**TASK ITEM**
Within the records below, how many lines hold the string "aber"? State that number and nothing else.

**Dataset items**
Content starts

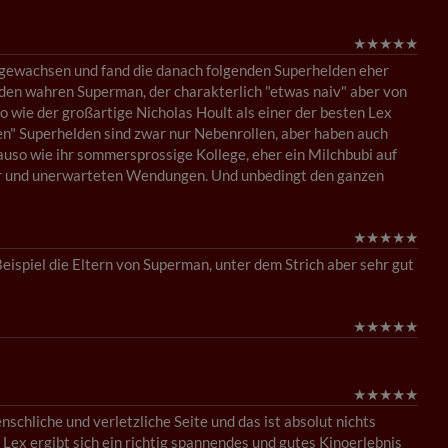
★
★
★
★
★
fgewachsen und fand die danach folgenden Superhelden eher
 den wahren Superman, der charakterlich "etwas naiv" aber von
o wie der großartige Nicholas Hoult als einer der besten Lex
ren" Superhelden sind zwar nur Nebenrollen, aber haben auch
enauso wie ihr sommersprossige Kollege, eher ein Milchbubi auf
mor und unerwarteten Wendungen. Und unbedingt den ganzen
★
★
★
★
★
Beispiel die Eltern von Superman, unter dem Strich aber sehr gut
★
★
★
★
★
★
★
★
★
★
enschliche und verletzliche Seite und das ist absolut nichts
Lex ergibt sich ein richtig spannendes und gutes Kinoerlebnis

Content ends

**SOLVED EXERCISE**
3